元本院顧問 花田峰堂(1918~2007)

 昭和23年、書道が日展に参加、関西書壇に提々とした大きな波紋が喜びと不安に渦巻きました。当時トップクラスの先生方でも審査を受けなければならない対象となる由。出品諾否に相当の抵抗があったようです。 でも作家としての姿勢と毅然とした態度を貫き挑戦、見事な成果を収められました。

 この頃、辻本史邑先生曰く、これからの書は各自の個性や意図感情を尊重し、その結果を展覧会に問うもので成功が重要ではなく、重要なのは努力だと申されました。 日々の臨書を怠らず書く、考える、探求する事が第一と力説、自運の創作力と鑑賞眼の育成を目的とした指導に全力を傾注されました。
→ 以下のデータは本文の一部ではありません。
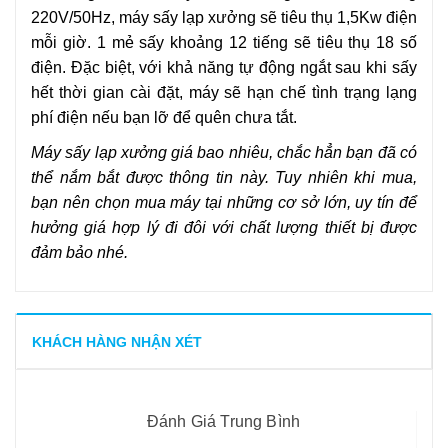
220V/50Hz, máy sấy lạp xưởng sẽ tiêu thụ 1,5Kw điện
mỗi giờ. 1 mẻ sấy khoảng 12 tiếng sẽ tiêu thụ 18 số
điện. Đặc biệt, với khả năng tự động ngắt sau khi sấy
hết thời gian cài đặt, máy sẽ hạn chế tình trạng lạng
phí điện nếu bạn lỡ để quên chưa tắt.
Máy sấy lạp xưởng giá bao nhiêu, chắc hẳn bạn đã có
thể nắm bắt được thông tin này. Tuy nhiên khi mua,
bạn nên chọn mua máy tại những cơ sở lớn, uy tín để
hưởng giá hợp lý đi đôi với chất lượng thiết bị được
đảm bảo nhé.
KHÁCH HÀNG NHẬN XÉT
Đánh Giá Trung Bình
 今日各会派長の先生が鋭意、営々としてこれが実践に努め卓越した書芸術の完成と強力な書界の地盤を形成された事実を犇々と感じています。 常々先生方の熱心なご指導と愛情で『こう書いたら』と示される書が何時しかお手本に変身したようです。手本を真似るのか、学ぶ為のお手本なのか認識を新たにせねばなりません。全力投球で展覧会に出品する経験は入落を別に貴重な体験を得るものです。その努力が堆肥となり、 やがて花開き実を結ぶものと信じています。